Чуть качнув головой, девочка от него оттолкнулась, словно бы на коньках, показала куда-то рукой и сказала: «Твой отель за углом». И пошла по застывшей белой реке, ступая тяжелыми сапогами.

Орен вспомнил, как летом на побережье повторяли в динамик на трех языках: «внимание отдыхающим, на этом пляже нет услуг спасателей, просим всех выйти из воды».

Услуг спасателей нет. Самих спасателей тоже.

Орен взглянул на подтаявший лед у самого края. Девочка обернулась к нему уже на середине реки, стянула нелепую шапку с помпоном и тряхнула кудрями – медными на секунду, а потом сверкающими от снега. Она протянула руку.

Орен увидел, как она упадет – провалится в черную воду беззвучно, даже как-то красиво. Всплывет, как у прерафаэлитов. «Идиот, - подумал, - какой же ты идиот».

И разозлился. Спасти ее он не сможет, он никогда не был в этом хорош, мог только позвать на помощь, но здесь, посреди чужой темноты, его не услышат. И он не уйдет, Орен знал, что он никуда не уйдет – для этого требовались храбрость и равнодушие, а их тоже не было.

Река оказалась нескользкой. Он шел по ней большими бессмысленными шагами, а когда девочка засмеялась, остановился и немножко подпрыгнул. А потом снова и снова. «Сейчас, – мелькнуло, - вот сейчас Гилад и Надав будут побеждены».

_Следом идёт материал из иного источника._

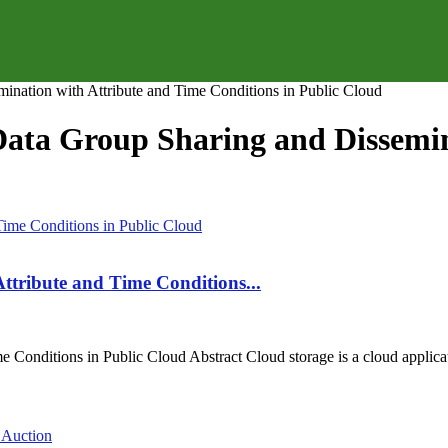
ination with Attribute and Time Conditions in Public Cloud
 Data Group Sharing and Dissemi
ttribute and Time Conditions...
onditions in Public Cloud Abstract Cloud storage is a cloud applicatio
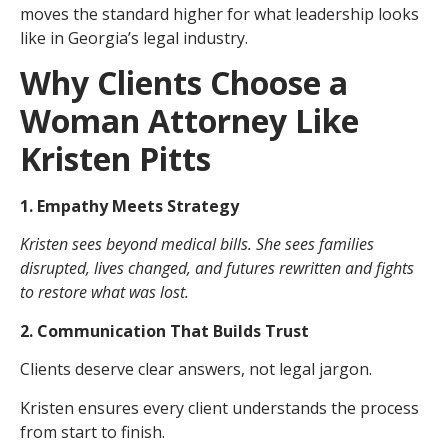
moves the standard higher for what leadership looks
like in Georgia’s legal industry.
Why Clients Choose a
Woman Attorney Like
Kristen Pitts
1. Empathy Meets Strategy
Kristen sees beyond medical bills. She sees families
disrupted, lives changed, and futures rewritten and fights
to restore what was lost.
2. Communication That Builds Trust
Clients deserve clear answers, not legal jargon.
Kristen ensures every client understands the process
from start to finish.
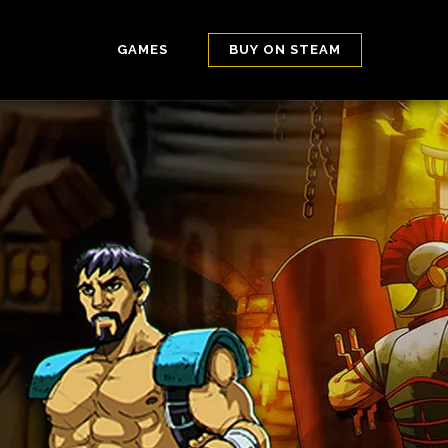
GAMES
BUY ON STEAM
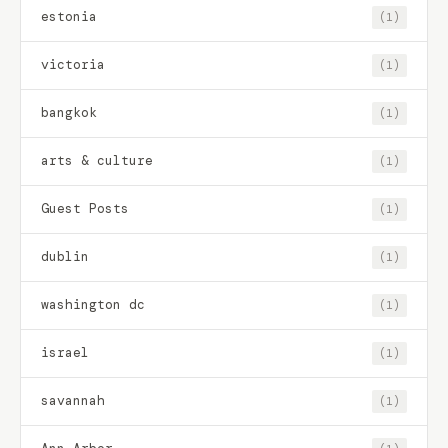
estonia
(1)
victoria
(1)
bangkok
(1)
arts & culture
(1)
Guest Posts
(1)
dublin
(1)
washington dc
(1)
israel
(1)
savannah
(1)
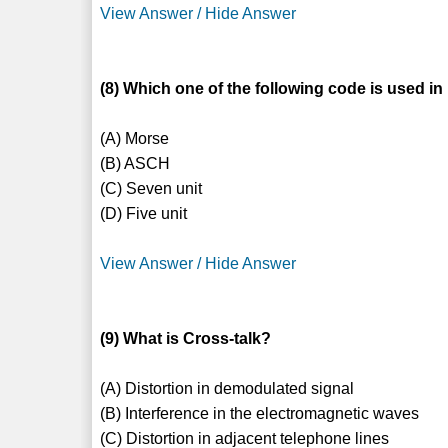
View Answer / Hide Answer
(8) Which one of the following code is used 
(A) Morse
(B) ASCH
(C) Seven unit
(D) Five unit
View Answer / Hide Answer
(9) What is Cross-talk?
(A) Distortion in demodulated signal
(B) Interference in the electromagnetic waves
(C) Distortion in adjacent telephone lines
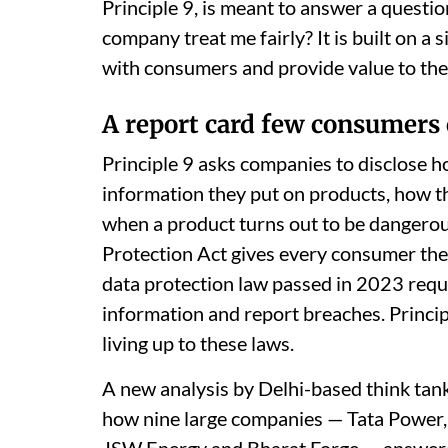
Principle 9, is meant to answer a questi
company treat me fairly? It is built on a
with consumers and provide value to the
A report card few consumers 
Principle 9 asks companies to disclose 
information they put on products, how t
when a product turns out to be dangerou
Protection Act gives every consumer the 
data protection law passed in 2023 requ
information and report breaches. Princi
living up to these laws.
A new analysis by Delhi-based think tan
how nine large companies — Tata Power, 
JSW Energy and Bharat Forge — answered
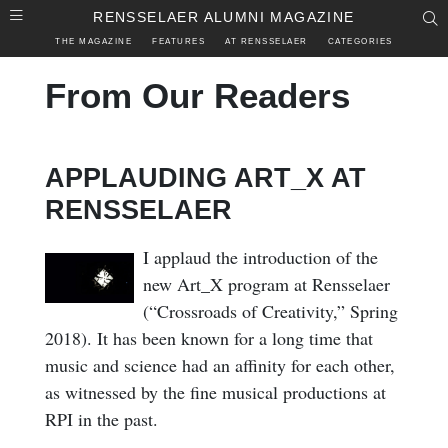
Skip to main content
RENSSELAER ALUMNI MAGAZINE
S
THE MAGAZINE
FEATURES
AT RENSSELAER
CATEGORIES
From Our Readers
APPLAUDING ART_X AT
RENSSELAER
I applaud the introduction of the
new Art_X program at Rensselaer
(“Crossroads of Creativity,” Spring
2018). It has been known for a long time that
music and science had an affinity for each other,
as witnessed by the fine musical productions at
RPI in the past.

В Петербург не хотелось, но концертный директор все повторял, что последний город гастрольного тура должен быть тот, где родилась SnowGirl, Run. Говорил: ты просто всем как всегда недоволен. Орену не нравилась эта песня, она казалась ему слишком прямолинейной, слишком понятной, - даже до клипа, где он снял всех рыжих женщин, которых сумел разыскать. Но сто сорок два миллиона просмотров не врали.

Орен вытащил наушник – солнце добралось до дальнего столика и светило ему в лицо – и положил деньги под чашку.

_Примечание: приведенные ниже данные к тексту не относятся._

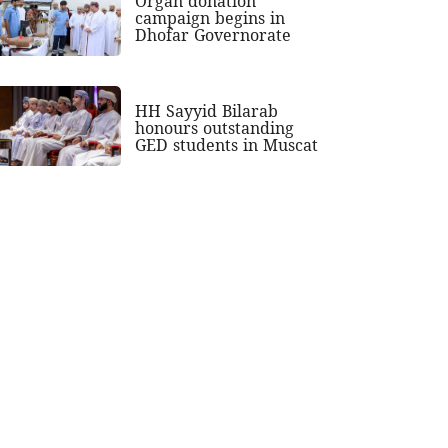
Organ donation
campaign begins in
Dhofar Governorate
HH Sayyid Bilarab
honours outstanding
GED students in Muscat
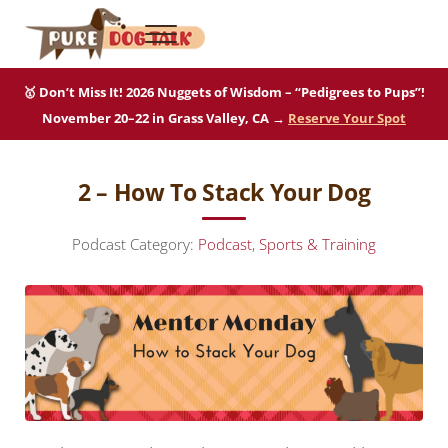
Skip to main content
Skip to after header navigation
Skip to site footer
Menu
Pure Dog Talk
THE Podcast on Purebred Dogs
🥇 Don’t Miss It! 2026 Nuggets of Wisdom – “Pedigrees to Pups”!
November 20–22 in Grass Valley, CA →
Reserve Your Spot
2 – How To Stack Your Dog
Podcast Category:
Podcast
,
Sports & Training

Девочка подошла, почти не глядя, как он переходит дорогу, взяла чаевые и чашку. Он всегда садился спиной под желтым зонтом и оставлял денег больше, чем было разумно. Однажды ей показалось, что он ее вспомнил, но Орен смотрел сквозь нее – совсем не так, как тогда на реке, когда она бежала по льду, а он догнал ее, рассмеялся и обнял.

Девочка протерла столик и наконец оглянулась, тряхнув своими медными, чуть выцветшими волосами.